The Institute (1981)   4 comments

The duo of Jyym Pearson and Robyn Pearson finish off 1981 (finally!) with The Institute. Will Moczarski calls it a near-masterpiece so we’re likely in for a ride.

Rather than Adventure International, this game was originally published by Med Systems as text-only (for both TRS-80 and Atari computers), and after Med Systems switched to being Intelligent Statements, Inc. (trademark filed July 13, 1982) they published a Commodore 64 version of the game sometime that year (probably text-only, see image above). The next year they published graphical versions for Apple, Commodore 64, and Atari using the name Screenplay. (Screenplay is listed as a trademark owned by Intelligent Statements, even though the trademark on Intelligent Statements itself was listed as abandoned in 1984, so I’m not totally sure what’s going on other than possibly bad handling of paperwork.)

I’m playing with the Apple II version.

It hasn’t been that long since I tackled a Pearson game (see Saigon) but there’s a general style and rhythm where once you get used to it the Pearson games are easier to solve. For example, using LISTEN in all locations, applying LOOK not just generally but to what seem like “location objects” that otherwise can’t be referred to, and being prepared to use movement verbs like CLIMB when otherwise not prompted to.

The premise, from a 1983 version of the manual:

Trapped in a mysterious “Institute”, you know that you are not mad, and yet many of your fellow inmates are. The Freudian solution to your entrapment becomes a series of vivid dreams, induced by a strange powder. Each of the dreams takes place in a different location, making the adventure actually five adventures in one. Each location contains objects and information that you must use in other places in order to escape. You may actually have to let yourself be killed in order to escape one dream and proceed to another.

Promising! The prior Pearson games had issues where the heavily linear structure led to some obnoxious softlocks (Escape from Traam in particular) and we’ve seen with other games from this era that splitting into smaller areas has often made for stronger games.

The credits are incidentally slightly different on this one (not surprising given the change in company)

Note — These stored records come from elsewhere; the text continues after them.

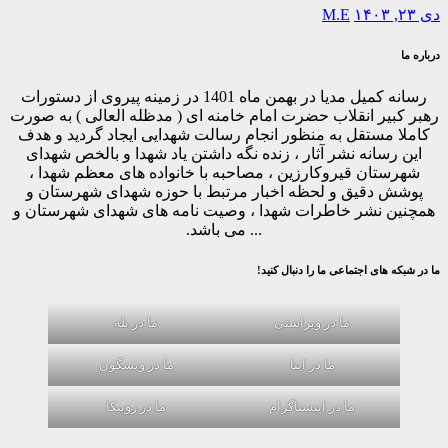
دی ۲۳, ۱۴۰۳
M.E
درباره ما
رسانه کمیل مدیا در بهمن ماه 1401 در زمینه پیروی از دستورات
رهبر کبیر انقلاب حضرت امام خامنه ای ( مدظله العالی ) به صورت
کاملا مستقل به منظور انجام رسالت شهدایی ایجاد گردید و هدف
این رسانه نشر آثار ، زنده نگه داشتن یاد شهدا و بالخص شهدای
شهرستان قیروکارزین ، مصاحبه با خانواده های معظم شهدا ،
پوشش دقیق و لحظه اخبار مرتبط با حوزه شهدای شهرستان و
همچنین نشر خاطرات شهدا ، وصیت نامه های شهدای شهرستان و
... می باشد.
ما در شبکه های اجتماعی ما را دنبال کنید!
ما در ویراستی
ما در بله
ما در ایتا
ما در ویسگون
ما در اینستاگرام
ما در روبیکا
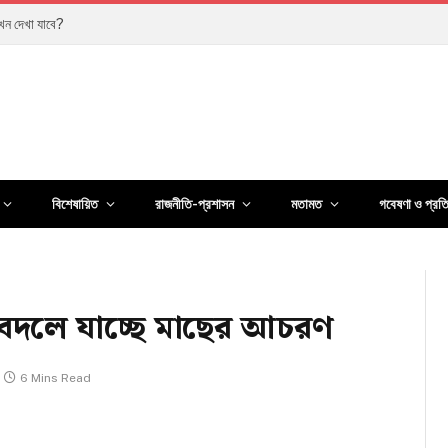
ানুষের জীবন কতটা বদলেছে?
বিশেষায়িত
রাজনীতি-প্রশাসন
মতামত
গবেষণা ও প্রত
 বদলে যাচ্ছে মাছের আচরণ
6 Mins Read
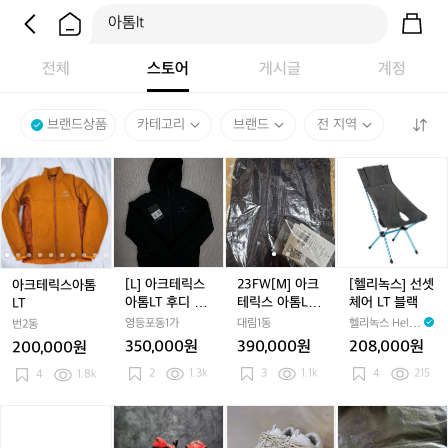
전체
스토어
게시글
계정
브랜드상품
카테고리
브랜드
전 지역
아
아
[L]
아
2
아
2
[헬
크
크
아
크
3
크
3
리
테
테
크
테
F
테
F
녹
릭
릭
테
릭
W
릭
W
스]
스
스
릭
스
[M]
스
[M]
선
아
아
스
아
아
아
아
셋
톰
톰
아
톰
크
톰
크
체
[L] 아크테릭스
23FW[M] 아크
[헬리녹스] 선셋
아크테릭스아톰
L
L
톰
L
테
L
테
어
아톰LT 후디 블
테릭스 아톰LT
체어 LT 블랙
LT
T
T
L
T
릭
T
릭
L
랙
후디 블랙색상
영등포동1가
대림1동
헬리녹스 Helin
번2동
T
스
스
T
(미개봉ㅡ새상
ox
350,000원
390,000원
208,000원
200,000원
후
아
품)
아
블
2
1.3k
3
1.1k
4
215
4
1.8k
디
톰
톰
랙
블
L
L
랙
T
T
[헬
(정
(정
[2
(정
[2
아
후
후
리
품)
품)
3
품)
3
크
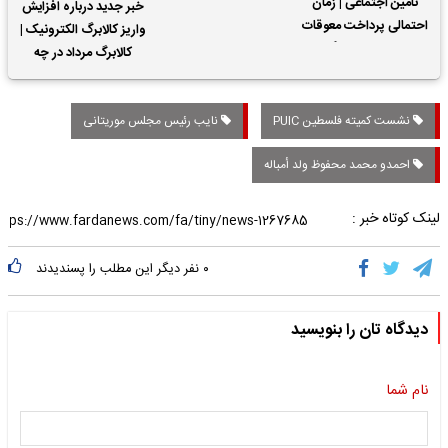
تأمین اجتماعی | زمان
خبر جدید درباره افزایش
احتمالی پرداخت معوقات
واریز کالابرگ الکترونیک |
حقوق بازنشستگان
کالابرگ مرداد در چه
تاریخی واریز خواهد شد؟
نشست کمیته فلسطین PUIC
نایب رئیس مجلس موریتانی
احمدو محمد محفوظ ولد أمباله
لینک کوتاه خبر :
۰
نفر دیگر این مطلب را پسندیدند
دیدگاه تان را بنویسید
نام شما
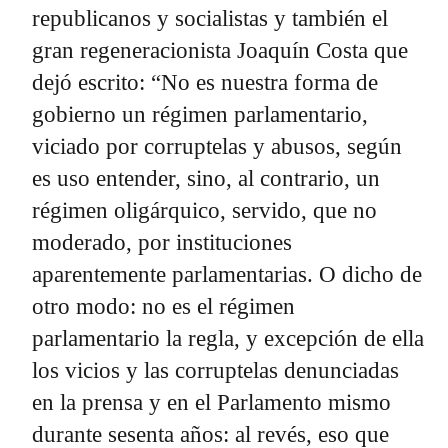
republicanos y socialistas y también el
gran regeneracionista Joaquín Costa que
dejó escrito: “No es nuestra forma de
gobierno un régimen parlamentario,
viciado por corruptelas y abusos, según
es uso entender, sino, al contrario, un
régimen oligárquico, servido, que no
moderado, por instituciones
aparentemente parlamentarias. O dicho de
otro modo: no es el régimen
parlamentario la regla, y excepción de ella
los vicios y las corruptelas denunciadas
en la prensa y en el Parlamento mismo
durante sesenta años: al revés, eso que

Written and Produced by Jyym and Robyn Pearson
Programmed by Norm Sailer and Jyym Pearson
All graphics created with the aid of: THE COMPLETE GRAPHICS SYSTEM by PENGUIN SOFTWARE
Illustrated by Rick Incrocci

The graphics have a new illustrator, which starts to be obvious when you see people.

You start awakening in a bed unable to move, and a dwarf enters that you can TALK to.

After the conversation, you can GET UP and walk around.

You can break off a piece of the mirror, descibed as SHINY. I haven’t used it yet.

There’s not much accessible at first. There’s a room with a bottle of mysterious red powder, but if you try to walk away with it you get stopped by a guard and tossed back in your room. You can duck into a closet and try to eat the powder but it “sticks in your mouth”.

There’s a room full of inmates — and this is where the improved art starts to be more obvious —

and you can TALK here multiple times to get clues like the one above. I haven’t gotten anywhere with SAY SHAFLA, but I assume that gets tucked away for later. The most useful message otherwise seems to be:


Well, I can try to oblige that request at least. The third thing easily accessible is the “Counselor”.


Trying to ATTACK does get a reaction: you get tossed in a padded cell. I haven’t found anything useful here. Maybe smuggle in something sharp at tear at the walls? I have gone through the requisite LOOK and LISTEN regiment but it is hard to miss things anyway.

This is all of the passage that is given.